Concat Sort solution codechef – JJ has an array A. He can perform the following operation on A:
- Divide A into two subsequences P and Q such that each A_i belongs to either P or Q.
- Set A := P\ \texttt{concat}\ Q
Table of Contents
[Solution] Concat Sort solution codechef
Here \texttt{concat} denotes the concatenation operation. For e.g. [2, 1, 5] \texttt{ concat } [4, 3] = [2, 1, 5, 4, 3].
Is it possible to make A sorted in non-decreasing order after applying the above operation at most once?

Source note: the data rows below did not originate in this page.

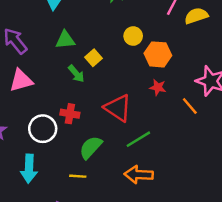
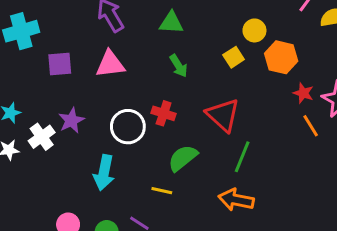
yellow square: (93, 58) -> (234, 57), moved
red star: (158, 87) -> (303, 93), moved
green line: (138, 139) -> (242, 157), turned -45

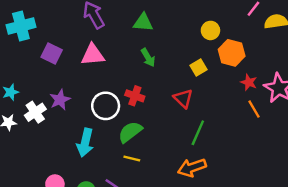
yellow square: (234, 57) -> (199, 68), moved
purple square: (60, 64) -> (52, 54), turned 30
red triangle: (223, 115) -> (183, 98), size x0.7
green semicircle: (183, 158) -> (130, 132), moved
orange arrow: (236, 200) -> (192, 168), turned -32

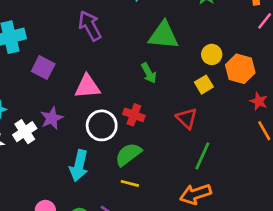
green triangle: (143, 22) -> (164, 35), moved, size x1.4
yellow circle: (210, 30) -> (212, 54), moved
pink triangle: (93, 55) -> (87, 87), moved

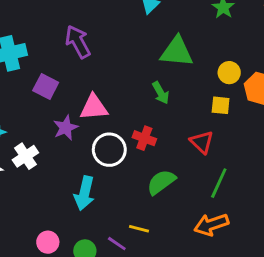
purple arrow: (90, 26) -> (78, 42), moved
yellow square: (204, 85) -> (221, 105), turned 36
purple star: (52, 118) -> (66, 128), moved
green semicircle: (128, 154) -> (161, 182), moved
yellow line: (130, 183) -> (139, 229), moved

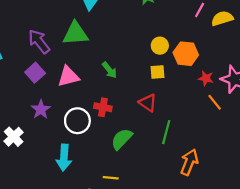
green triangle: (177, 52) -> (75, 34), moved
purple square: (46, 87) -> (35, 73), moved, turned 30
pink triangle: (94, 107) -> (68, 76), moved
orange arrow: (211, 225) -> (189, 162), moved, turned 140

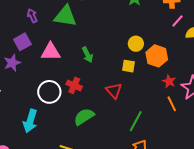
purple arrow: (39, 42) -> (32, 16), size x0.6
purple star: (41, 109) -> (12, 63), moved
green line: (166, 132) -> (136, 121), moved

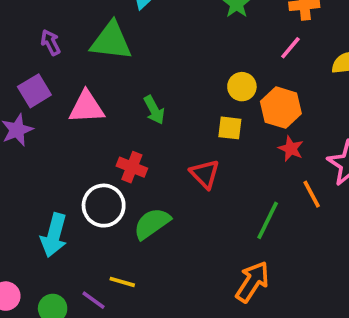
pink line: (177, 21) -> (290, 48), moved
red star: (169, 81) -> (291, 149), moved
white circle: (49, 92) -> (104, 206), moved
green line: (136, 121) -> (268, 220), moved

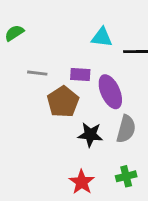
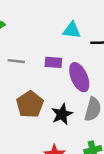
brown pentagon: (63, 102) -> (30, 104), moved
black star: (90, 135) -> (62, 114), turned -30

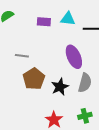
gray line: (16, 61) -> (22, 56), moved
purple rectangle: (53, 62) -> (44, 22), moved

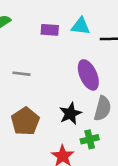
brown pentagon: (34, 79) -> (25, 121), moved
green cross: (85, 116) -> (90, 139), moved

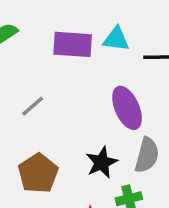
purple rectangle: (50, 30) -> (73, 44), size x1.5
gray line: (21, 74) -> (33, 106), turned -48

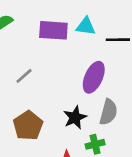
purple ellipse: (127, 108) -> (94, 77), turned 48

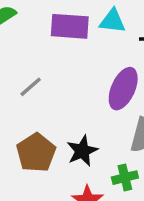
black star: (75, 117) -> (82, 151), moved

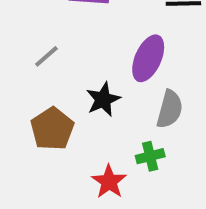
black star: (82, 151) -> (103, 99), moved

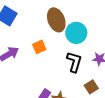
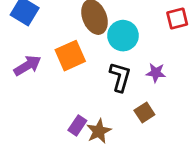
orange square: (39, 47) -> (70, 56), size x1.5

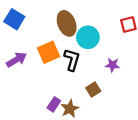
black L-shape: (120, 77) -> (72, 60), moved
brown square: (144, 113) -> (93, 90), moved

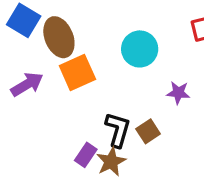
brown ellipse: (67, 23) -> (59, 37), moved
black L-shape: (72, 60) -> (118, 130), moved

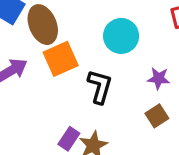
black L-shape: (118, 130) -> (100, 87), moved
brown square: (148, 131) -> (157, 116), moved

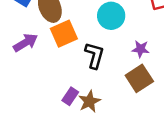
brown square: (157, 116) -> (139, 78), size x1.5

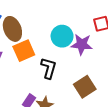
purple star: (141, 49) -> (82, 44), moved, size x1.5

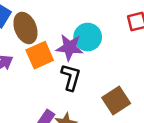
purple star: (82, 44) -> (70, 47), moved

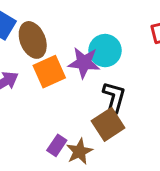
black L-shape: (71, 77) -> (114, 97), moved
brown square: (116, 101) -> (108, 124), moved

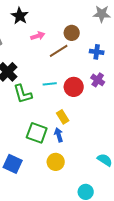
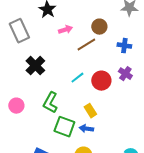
cyan line: (50, 84) -> (77, 78), turned -32
green L-shape: (23, 94) -> (50, 103), moved, turned 45
blue arrow: (59, 135) -> (86, 129), turned -64

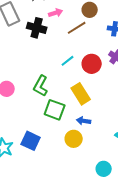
black cross: (35, 66) -> (37, 28), moved, turned -30
yellow rectangle: (90, 111) -> (81, 94), size x1.5
blue arrow: (86, 129) -> (84, 121), moved

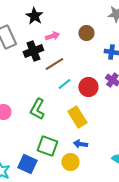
black cross: (37, 28) -> (33, 51), turned -36
brown line: (77, 28) -> (54, 64), moved
green square: (55, 110) -> (47, 146), moved

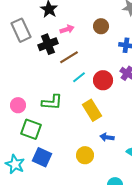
green L-shape: (37, 109) -> (52, 102), turned -115
blue arrow: (80, 144) -> (107, 137), moved
green square: (47, 146) -> (31, 129), moved

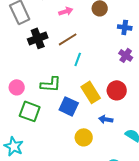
black cross: (48, 44) -> (38, 38), moved
cyan line: (79, 77) -> (78, 59), turned -32
red circle: (103, 80) -> (117, 90), moved
blue square: (42, 157) -> (69, 106), moved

Note: An array X is a subsequence of an array Y if X can be obtained by deletion of several (possibly, zero or all) elements from Y.
Input Format
- The first line contains a single integer T — the number of test cases. Then the test cases follow.

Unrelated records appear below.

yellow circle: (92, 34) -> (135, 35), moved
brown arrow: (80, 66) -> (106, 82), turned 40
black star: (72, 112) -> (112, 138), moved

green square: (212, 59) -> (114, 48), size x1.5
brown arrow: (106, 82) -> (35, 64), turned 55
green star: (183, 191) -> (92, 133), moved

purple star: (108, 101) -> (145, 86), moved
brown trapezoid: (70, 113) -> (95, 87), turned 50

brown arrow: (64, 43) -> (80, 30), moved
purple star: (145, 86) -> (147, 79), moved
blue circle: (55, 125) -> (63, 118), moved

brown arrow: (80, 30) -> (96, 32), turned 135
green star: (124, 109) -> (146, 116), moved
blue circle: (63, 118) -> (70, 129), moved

- The first line of each test case contains an integer N — the size of the array A.
- The second line of each test case contains N space-separated integers A_1, A_2, \ldots, A_N denoting the array A.
Output Format
For each test case, output YES if it is possible to make the array A sorted after applying the given operation at most once. Otherwise, output NO.
You may print each character of YES and NO in uppercase or lowercase (for example, yes, yEs, Yes will be considered identical).
[Solution] Concat Sort solution codechef
- 1 \leq T \leq 10^5
- 2 \leq N \leq 10^5
- 1 \le A_i \le 10^9
- Sum of N over all test cases does not exceed 2 \cdot 10^5.
Sample 1:
3 6 4 5 6 1 2 3 5 1 3 5 2 4 5 5 10 7 11 9
YES NO YES
[Solution] Concat Sort solution codechef Explanation:
Test case 1: We can select P = [1, 2, 3] and Q = [4, 5, 6]. Therefore A will become [1, 2, 3, 4, 5, 6] which is sorted.
Test case 2: It can be proven that it is not possible to sort A by using the given operation at most once.
Test case 3: We can select P = [5, 7, 9] and Q = [10, 11]. Therefore A will become [5, 7, 9, 10, 11] which is sorted.